**Work instruction**
For every line in the records below that holds "naar", make a copy.

**Source data**
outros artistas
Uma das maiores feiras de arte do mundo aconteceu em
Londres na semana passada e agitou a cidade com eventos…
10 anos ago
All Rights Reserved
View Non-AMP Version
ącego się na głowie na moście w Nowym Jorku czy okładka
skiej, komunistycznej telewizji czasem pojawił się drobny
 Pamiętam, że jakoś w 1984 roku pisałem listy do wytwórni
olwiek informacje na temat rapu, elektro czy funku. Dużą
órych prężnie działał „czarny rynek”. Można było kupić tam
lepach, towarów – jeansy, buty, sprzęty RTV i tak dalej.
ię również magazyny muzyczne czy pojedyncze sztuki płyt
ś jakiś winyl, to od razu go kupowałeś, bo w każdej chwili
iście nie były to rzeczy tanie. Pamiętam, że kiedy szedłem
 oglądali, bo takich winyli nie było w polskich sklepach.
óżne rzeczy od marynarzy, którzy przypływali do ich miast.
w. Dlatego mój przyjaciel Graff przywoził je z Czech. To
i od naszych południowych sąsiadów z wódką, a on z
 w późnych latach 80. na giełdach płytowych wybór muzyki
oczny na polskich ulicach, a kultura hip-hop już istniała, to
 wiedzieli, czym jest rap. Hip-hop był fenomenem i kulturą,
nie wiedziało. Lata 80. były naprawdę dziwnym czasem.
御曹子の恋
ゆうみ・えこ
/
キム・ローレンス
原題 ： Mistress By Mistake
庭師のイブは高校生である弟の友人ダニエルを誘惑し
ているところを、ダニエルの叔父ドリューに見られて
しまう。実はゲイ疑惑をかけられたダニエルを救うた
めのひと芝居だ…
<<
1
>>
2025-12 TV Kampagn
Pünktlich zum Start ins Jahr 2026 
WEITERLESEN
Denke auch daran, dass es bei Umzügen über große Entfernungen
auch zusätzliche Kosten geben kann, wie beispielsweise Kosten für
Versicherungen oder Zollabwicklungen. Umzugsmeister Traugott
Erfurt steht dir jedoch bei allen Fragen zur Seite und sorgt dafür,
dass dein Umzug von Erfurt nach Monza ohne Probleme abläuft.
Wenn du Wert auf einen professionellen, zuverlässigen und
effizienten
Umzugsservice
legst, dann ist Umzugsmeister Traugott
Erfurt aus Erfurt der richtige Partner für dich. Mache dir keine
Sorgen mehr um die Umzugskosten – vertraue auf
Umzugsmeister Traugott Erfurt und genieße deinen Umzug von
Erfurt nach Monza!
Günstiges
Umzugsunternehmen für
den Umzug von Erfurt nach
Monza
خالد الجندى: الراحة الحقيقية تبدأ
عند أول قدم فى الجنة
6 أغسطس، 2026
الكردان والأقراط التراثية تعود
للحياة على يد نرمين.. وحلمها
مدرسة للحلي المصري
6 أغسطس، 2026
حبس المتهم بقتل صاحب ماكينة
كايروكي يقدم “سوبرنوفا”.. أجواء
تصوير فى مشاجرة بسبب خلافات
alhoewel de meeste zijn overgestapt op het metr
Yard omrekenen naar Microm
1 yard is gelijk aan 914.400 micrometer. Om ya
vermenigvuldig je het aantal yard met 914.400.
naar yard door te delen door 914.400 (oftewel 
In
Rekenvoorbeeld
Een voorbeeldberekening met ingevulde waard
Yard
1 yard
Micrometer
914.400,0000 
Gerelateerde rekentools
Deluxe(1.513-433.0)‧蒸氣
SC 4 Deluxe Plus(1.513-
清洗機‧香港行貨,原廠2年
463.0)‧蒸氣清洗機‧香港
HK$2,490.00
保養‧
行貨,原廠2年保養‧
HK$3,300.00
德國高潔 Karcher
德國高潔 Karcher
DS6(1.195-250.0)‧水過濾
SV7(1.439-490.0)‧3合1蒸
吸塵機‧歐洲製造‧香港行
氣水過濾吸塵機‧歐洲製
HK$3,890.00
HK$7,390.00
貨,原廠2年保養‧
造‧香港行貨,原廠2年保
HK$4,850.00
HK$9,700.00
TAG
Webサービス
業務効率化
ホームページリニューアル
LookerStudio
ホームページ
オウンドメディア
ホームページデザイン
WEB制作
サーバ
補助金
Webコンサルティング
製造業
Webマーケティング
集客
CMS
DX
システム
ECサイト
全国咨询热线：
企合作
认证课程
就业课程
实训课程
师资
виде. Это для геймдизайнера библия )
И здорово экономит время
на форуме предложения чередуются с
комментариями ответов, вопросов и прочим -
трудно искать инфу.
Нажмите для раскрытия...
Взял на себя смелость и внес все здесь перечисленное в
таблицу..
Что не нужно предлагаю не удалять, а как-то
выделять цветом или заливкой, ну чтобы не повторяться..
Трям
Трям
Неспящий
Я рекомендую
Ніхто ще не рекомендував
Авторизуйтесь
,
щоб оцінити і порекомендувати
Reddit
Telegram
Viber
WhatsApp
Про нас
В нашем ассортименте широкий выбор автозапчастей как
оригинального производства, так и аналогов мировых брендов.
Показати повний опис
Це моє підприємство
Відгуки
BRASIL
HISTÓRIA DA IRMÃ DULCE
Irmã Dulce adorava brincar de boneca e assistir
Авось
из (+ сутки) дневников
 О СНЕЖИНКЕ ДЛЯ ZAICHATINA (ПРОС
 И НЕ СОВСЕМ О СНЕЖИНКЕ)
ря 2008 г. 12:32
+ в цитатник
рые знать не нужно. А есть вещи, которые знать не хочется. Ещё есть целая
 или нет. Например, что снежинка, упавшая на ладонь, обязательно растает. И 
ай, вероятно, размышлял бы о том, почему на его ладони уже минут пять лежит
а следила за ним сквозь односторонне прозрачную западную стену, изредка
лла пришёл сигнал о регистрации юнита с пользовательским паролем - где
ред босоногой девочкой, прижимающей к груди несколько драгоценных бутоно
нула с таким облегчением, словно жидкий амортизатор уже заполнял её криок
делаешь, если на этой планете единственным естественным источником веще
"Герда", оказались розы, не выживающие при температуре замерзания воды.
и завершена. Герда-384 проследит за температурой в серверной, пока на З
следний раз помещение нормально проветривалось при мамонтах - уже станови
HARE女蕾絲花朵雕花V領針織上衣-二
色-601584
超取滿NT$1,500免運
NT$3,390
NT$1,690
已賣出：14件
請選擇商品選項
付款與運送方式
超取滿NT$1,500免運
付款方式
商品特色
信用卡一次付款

**Solution to this exercise**
Yard omrekenen naar Microm
naar yard door te delen door 914.400 (oftewel 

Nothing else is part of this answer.